Willkie's Role in US Entry in World War II
During the 1940 election, Roosevelt had promised to keep the United States out of World War II, while Willkie predicted the president would drag the country into it. At the time, many Americans were leery of getting involved in another war, just 22 years after the end of World War I.
But Willkie, a registered Democrat until 1939, was much more of an internationalist than many of his fellow Republicans who took an isolationist view.
In December 1940, British Prime Minister Winston Churchill sent a message to FDR that his country was running out of money to buy weapons—putting Great Britain in mortal danger from the German onslaught. FDR enlisted Willkie as an emissary to personally deliver a letter to the British leader.
“Dear Churchill, Wendell Willkie will give you this—He is truly helping to keep politics out over here,” FDR wrote in the letter, which was dated January 20, 1941, the day of his third inaugural. “I think this verse applies to your people as it does to us.” FDR then quoted from a Longfellow poem, "The Building of the Ship:”
Sail on, Oh Ship of State!
Sail on, oh Union strong and great.
Humanity with all its fears
With all the hope of future years
Is hanging breathless on thy fate.
Churchill was said to have found the letter to be “an inspiration” and had it framed, according to the Library of Congress.
Willkie Supports FDR's Lend-Lease Bill
That same month, Democrats introduced FDR’s Lend-Lease bill in Congress, which would authorize the U.S. to lend or lease war supplies to any nation deemed "vital to the defense of the United States”—namely, Britain.
It was savaged by some isolationists in both parties, such as Senator Burton K. Wheeler, a Montana Democrat, who said the plan would “plough under every fourth American boy.” Senator Arthur Vandenberg, a Michigan Republican, claimed the bill would give FDR the authority “to make war on any country he pleases any time he pleases.”
In its news coverage, the conservative Chicago Tribune routinely referred to it as the “dictator bill.”
Willkie to Senate: FDR 'Is My President Now'
It was in this fraught political atmosphere that Willkie, back from his trip to Great Britain, testified at a Senate Foreign Relations Committee hearing in February packed with 1,200 people.

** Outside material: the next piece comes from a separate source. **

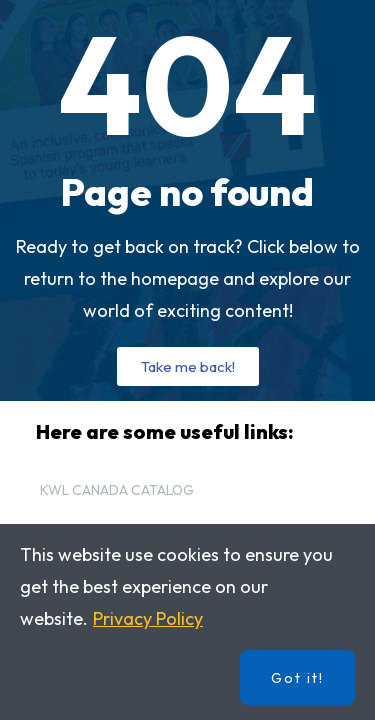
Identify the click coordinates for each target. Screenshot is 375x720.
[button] (188, 366)
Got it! (297, 678)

The House had already passed the bill.
At the hearing, Democratic Senator Bennett Champ of Missouri, asked Willkie about his contention during the campaign that FDR would lead the country to war.
“I struggled as hard as I could to defeat Franklin Roosevelt, and I tried to keep from pulling my punches,” Willkie replied. “He was elected president. He is my president now.” According to Jean Edward Smith’s 2008 biography, FDR, spectators in the room greeted the comment with thunderous applause.
North Dakota GOP Senator Gerald Nye followed up, asking Willkie if he still believed in his prediction that an FDR victory would mean the United States would be at war by April 1941. Willkie dismissed the line as a “a bit of campaign oratory.” He added, “I’m very glad you read my speeches, because the president said he did not.” The room erupted in “howls of laughter and sustained, foot-stomping applause,” Smith wrote.
The Senate passed the bill 60-31 in March, and it proved a vital lifeline for Britain in the months before the United States entered the war in December, 1941.
Willkie Drops Out of Final Presidential Bid
Willkie ran for president again in 1944, but dropped out after losing the Wisconsin primary to the GOP’s eventual nominee, Thomas Dewey. (Willkie died a few months later, in October, 1944.)
As World War II was nearing its end, FDR privately dressed down his closest aide, Harry L. Hopkins, for making a negative comment about Willkie.
“Don’t ever say anything like that around here again. Don’t even think it,” FDR told Hopkins. “You of all people ought to know that we might not have had Lend-Lease or Selective Service or a lot of other things if it hadn’t been for Wendell Willkie. He was a godsend to this country when we needed him most.”